Chris Strompolos and Eric Zala, Raiders of the Lost Ark, The Remake, 1981-1989. Behind the scenes, via movies.ign.com

It’s summer 1981. London’s heating up with youth race riots, police forces swarm turbulent areas of Yugoslavia. In its infancy, MTV hits American televisions with music videos starring Blondie, Devo, and Pat Benetar, and ABC’s 20/20 airs the first national television coverage of the “rap phenomenon.” Reagan’s tax cuts dominate American policy debate, and MAD Magazine’s Summer Super Special features fourteen irreverent car and home window stickers. That May, Aljean Harmetz of the New York Times predicted Superman II as that summer’s biggest Hollywood blockbuster. Harmetz was dead wrong: the biggest blockbuster of the summer—and to date at the time—turned out to be Steven Spielberg and George Lucas’s Raiders of the Lost Ark. When Americans were introduced to “Indiana Jones – the new hero from the creators of JAWS and STAR WARS,” they couldn’t get enough.

This was particularly true for two kids in Ocean Springs, Mississippi. Eric Zala, then 11, and Chris Strompolos, then 10, rode the same bus to and from their Baptist day school. They had each seen the film once that summer, and had subsequently bought up all of the comic books, magazine articles, and action figures they could afford on their paperboy salaries. They officially met that fall when Eric borrowed an Indiana Jones comic from Chris one day. Chris invited Eric over to his mother’s house to hang out. This was the beginning of a long friendship for the two. They got to know each other over the course of summer adventures: all-nighters, trespassing, beer drinking, geeking out, and talking about girls. Like all friends, the boys hit their rough patches—Chris, more charming and outgoing than type-A Zala, once took Eric’s girlfriend out for a salad. They didn’t talk for a year. But now, in midlife, they have a solid friendship to look back on. A fairly typical story, right?

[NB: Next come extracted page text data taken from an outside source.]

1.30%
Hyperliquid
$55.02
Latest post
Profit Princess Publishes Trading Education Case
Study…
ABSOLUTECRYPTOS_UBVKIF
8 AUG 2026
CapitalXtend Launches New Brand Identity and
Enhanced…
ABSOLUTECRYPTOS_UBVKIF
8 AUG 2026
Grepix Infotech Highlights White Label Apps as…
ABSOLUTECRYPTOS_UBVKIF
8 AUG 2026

There’s a major chunk missing. Let’s revisit the initial meeting: Chris invited Eric over to his mother’s house to hang out. I recall some of my own more inspired play dates resulting in day-long fort building projects, diorama building, plays, even small films. They had nothing on this one; this was a hangout session of epic proportions. Chris and Eric were doing a remake of Raiders of the Lost Ark. [Under the impression that Eric knew a ton about filmmaking, Chris invited him to come over. Under a similarly misinformed impression that Chris had already done the sets, cast the characters, and he could just walk on and help, Eric agreed.] Something about Indiana Jones had struck deep chords in each youngster that summer, and Chris and Eric wanted to re-create their fantasy world on film. As it happens, the boys had something else in common besides their love for Indiana Jones. In Harrison Ford, the boys each found a present, manly role-model to stand in for their absent fathers. In more ways than one, Chris and Eric found a hero in Indiana Jones.

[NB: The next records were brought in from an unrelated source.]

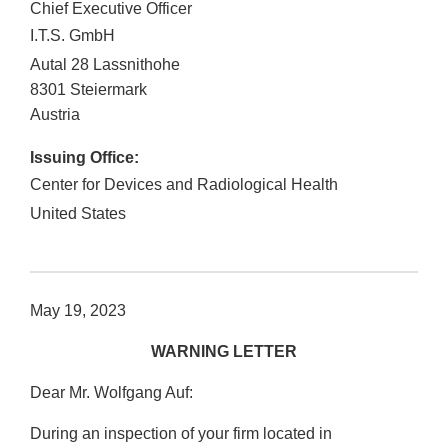
Chief Executive Officer
I.T.S. GmbH
Autal 28 Lassnithohe
8301
Steiermark
Austria
Issuing Office:
Center for Devices and Radiological Health
United States
May 19, 2023
WARNING LETTER
Dear Mr. Wolfgang Auf:
During an inspection of your firm located in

But little did either boy know that Raiders would come to consume their entire adolescence. To be more precise, a harebrained idea transformed into a seven-year film project for the boys. That fall, the boys started drawing up storyboards for the film, largely from memory. This was even before you could rent a VHS of Raiders from Blockbuster, much less illegally download it for free in ten minutes on your laptop. Over the course of their tween and teenage years, from 1982-1989, the two boys remade the entirety of the film, shot for shot. Of course, Chris and Eric didn’t do it all alone. They enlisted fellow Mississippi outcast and classmate Jayson Lamb, who created some truly awe-inspiring makeup and special effects over the course of filming. Just about every kid in the county seat appeared in the film as an extra: either mustachioed, turbaned, equipped with fake guns or sometimes, in the case of Zala’s ten year old brother cutely spicing up the dull “university” scenes with his elbow patched tweed jacket and sprayed-on gray hair. Even the Zala family dog Snickers took a starring role, replacing the allegiance-switching spider monkey from the original film. And Zala’s mom appears in the film credits as “transportation” and is profusely thanked for the use and near destruction of her home.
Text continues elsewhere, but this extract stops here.